Stored data entries:
--------------------

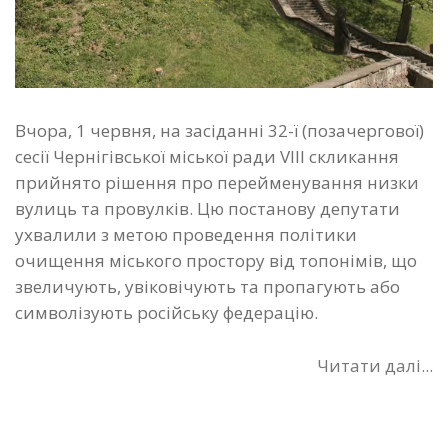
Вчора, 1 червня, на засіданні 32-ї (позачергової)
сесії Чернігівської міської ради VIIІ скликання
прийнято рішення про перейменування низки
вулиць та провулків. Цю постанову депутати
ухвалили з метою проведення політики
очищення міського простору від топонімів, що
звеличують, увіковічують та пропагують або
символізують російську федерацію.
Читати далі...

--------------------

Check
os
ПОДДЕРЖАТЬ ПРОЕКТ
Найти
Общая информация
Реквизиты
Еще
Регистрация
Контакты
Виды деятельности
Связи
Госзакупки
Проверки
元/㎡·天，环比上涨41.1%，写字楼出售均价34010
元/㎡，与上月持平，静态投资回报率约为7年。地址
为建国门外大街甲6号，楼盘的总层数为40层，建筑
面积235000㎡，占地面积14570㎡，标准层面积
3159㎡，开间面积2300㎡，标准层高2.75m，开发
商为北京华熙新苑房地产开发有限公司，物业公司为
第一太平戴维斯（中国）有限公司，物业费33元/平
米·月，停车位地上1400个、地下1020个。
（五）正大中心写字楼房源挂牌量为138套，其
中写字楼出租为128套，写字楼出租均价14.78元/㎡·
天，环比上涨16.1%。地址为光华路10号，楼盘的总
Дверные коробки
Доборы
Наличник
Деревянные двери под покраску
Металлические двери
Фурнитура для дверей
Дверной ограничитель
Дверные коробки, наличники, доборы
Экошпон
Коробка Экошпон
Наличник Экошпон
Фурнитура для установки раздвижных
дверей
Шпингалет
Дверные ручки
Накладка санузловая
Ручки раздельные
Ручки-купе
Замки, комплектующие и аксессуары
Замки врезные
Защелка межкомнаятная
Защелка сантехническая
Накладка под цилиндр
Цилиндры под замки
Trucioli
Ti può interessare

--------------------

(INSTRUCTIONS FOR THE TASK): Out of the data above, give again only the lines starting at the one holding "第一太平戴维斯（中国）有限公司，物业费33元/平" and ending at the one holding "Ti può interessare", unchanged.

(RESPONSE TO THIS TASK):
第一太平戴维斯（中国）有限公司，物业费33元/平
米·月，停车位地上1400个、地下1020个。
（五）正大中心写字楼房源挂牌量为138套，其
中写字楼出租为128套，写字楼出租均价14.78元/㎡·
天，环比上涨16.1%。地址为光华路10号，楼盘的总
Дверные коробки
Доборы
Наличник
Деревянные двери под покраску
Металлические двери
Фурнитура для дверей
Дверной ограничитель
Дверные коробки, наличники, доборы
Экошпон
Коробка Экошпон
Наличник Экошпон
Фурнитура для установки раздвижных
дверей
Шпингалет
Дверные ручки
Накладка санузловая
Ручки раздельные
Ручки-купе
Замки, комплектующие и аксессуары
Замки врезные
Защелка межкомнаятная
Защелка сантехническая
Накладка под цилиндр
Цилиндры под замки
Trucioli
Ti può interessare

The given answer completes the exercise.